А малым робятам забавы нужны, – каки ни на есть бабушки, матери-потаковшшицы подол на голову накинут от морозу, на улицу выбежат, наговорят круглых слов да ласковых. Робята катают, слова блестят, звенят. Которы робята окоемы – дак за день-то много слов ласковых переломают. Ну, да матери на ласковы слова для робят устали не знают.
А девки – те все насчет песен. Выйдут на улицу, песню затянут голосисту, с выносом. Песня мерзнет колечушками тонюсенькими – колечушко в колечушко, буди кружево жемчужно-бральянтово отсвечиват цветом радужным да яхонтовым. Девки у нас выдумшшицы. Мерзлыми песнями весь дом по переду улепят да увесят. На конек затейно слово с прискоком скажут. По краям частушки навесят. Коли где свободно место окажется, приладят слово ласковое: «Милый, приходи, любый, заглядывай».
Весной на солнышке песни затают, зазвенят. Как птицы каки невиданны запоют. Вот уж этого краше нигде ничего не живет!
Как-то шел заморской купец (зиму у нас проводил по торговым делам), а известно – купцам до всего дело есть, всюду нос суют. Увидал распрекрасно украшенье – морожены песни, и давай ахать от удивленья да руками размахивать:
– Ах, ах, ах! Кака антиресность диковинна, без бережения на самом опасном месте прилажена. – Изловчился да отломил кусок песни, думал – не видит никто. Да, не видит, как же! Робята со всех сторон слов всяческих наговорили и ну – в него швырять. Купец спрашиват того, кто с ним шел:
– Что такое за штуки, колки какие, чем они швыряют?
– Так, пустяки.
Иноземец с большого ума и «пустяков» набрал с собой. Пришел домой, где жил, «пустяки» по полу рассыпал, а песню рассматривать стал. Песня растаяла да только в ушах прозвенела, а «пустяки» по полу тоже растаяли да как заподскакивают кому в нос, кому во что. Купцу выговор сделали, чтобы таких слов больше в избу не носил.
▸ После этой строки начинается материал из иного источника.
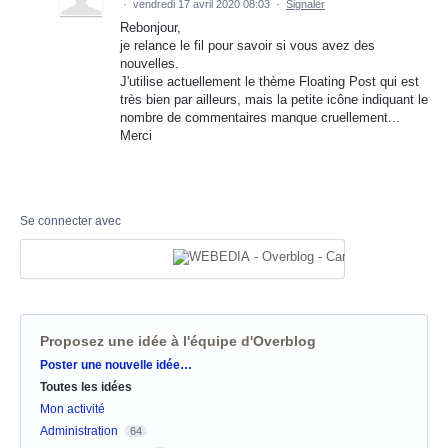
·
vendredi 17 avril 2020 08:03
·
Signaler
Rebonjour,
je relance le fil pour savoir si vous avez des
nouvelles.
J'utilise actuellement le thème Floating Post qui est
très bien par ailleurs, mais la petite icône indiquant le
nombre de commentaires manque cruellement...
Merci
Se connecter avec
Proposez une idée à l'équipe d'Overblog
Catégories
Poster une nouvelle idée…
Toutes les idées
Mon activité
Administration
64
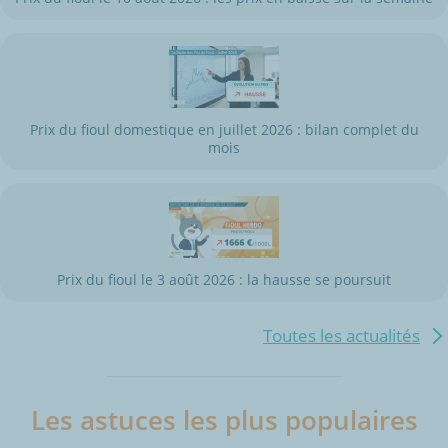
Prix du fioul domestique en juillet 2026 : bilan complet du
mois
Prix du fioul le 3 août 2026 : la hausse se poursuit
Toutes les actualités
Les astuces les plus populaires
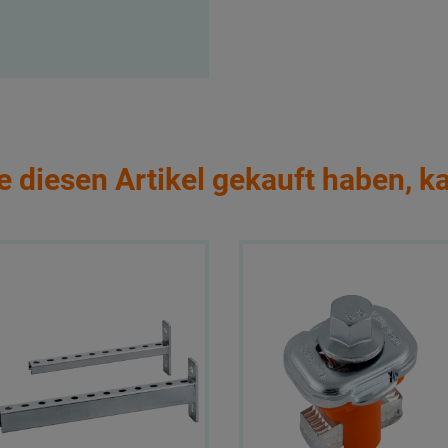
e diesen Artikel gekauft haben, k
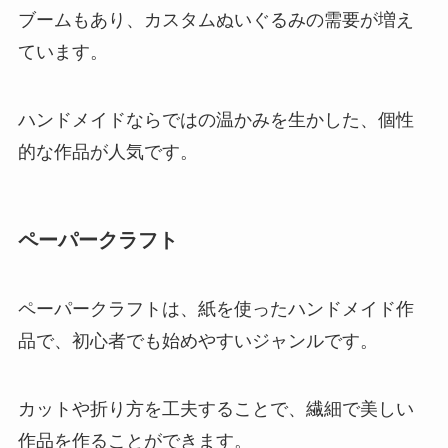
ブームもあり、カスタムぬいぐるみの需要が増え
ています。
ハンドメイドならではの温かみを生かした、個性
的な作品が人気です。
ペーパークラフト
ペーパークラフトは、紙を使ったハンドメイド作
品で、初心者でも始めやすいジャンルです。
カットや折り方を工夫することで、繊細で美しい
作品を作ることができます。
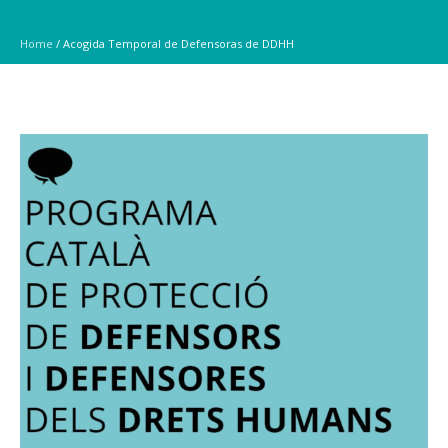
Home
/
Acogida Temporal de Defensoras de DDHH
Иноземцу загорелось песен назаказывать в Англию везти на полюбованье да на послушание.
Вот и стали девкам песни заказывать да в особый яшшик складывать, таки термояшшики прозываются. Песню уложат да обозначат, которо перед, которо зад, чтобы с другого конца не начать. Больши кучи напели, а по весне на первых пароходах отправили. Пароходишши нагрузили до трубы, В заморску страну привезли. Народу любопытно: каки таки морожены песни из Архангельского? Театр набили полнехонек.
Вот яшшики раскупорили, песни порастаяли да как взвились, да как зазвенели! Да дальше, да звонче, да и все. Люди в ладоши захлопали, закричали: «Ишшо, ишшо». Да ведь слово – не воробей: выпустишь – не поймашь, а песня что соловей: прозвенит – и вся тут. К нам шлют письма, депеши: «Пойте песен больше, заказывам, пароходы готовим, деньги шлем, упросом просим: пойте!»
А сватьина свекровка, – ну, та самая, котора отругиваться бегала, – в песни втянулась.» Поет да песенным словом помахиват, а песня мерзнет; как белы птицы летят. Внучка старухина у бабки подголоском была. Бабкина песня – жемчуга да бральянты самоцветы, внучкино вторенье – как изумруды. Столь антиресно, что уж думали в музей сдать на полюбованье. Да в музее-то у нас, сами знаете, директора сменялись часто и каждый норовил свое сморозить, а покупали что приезжи сморозят – будто привозно лутче.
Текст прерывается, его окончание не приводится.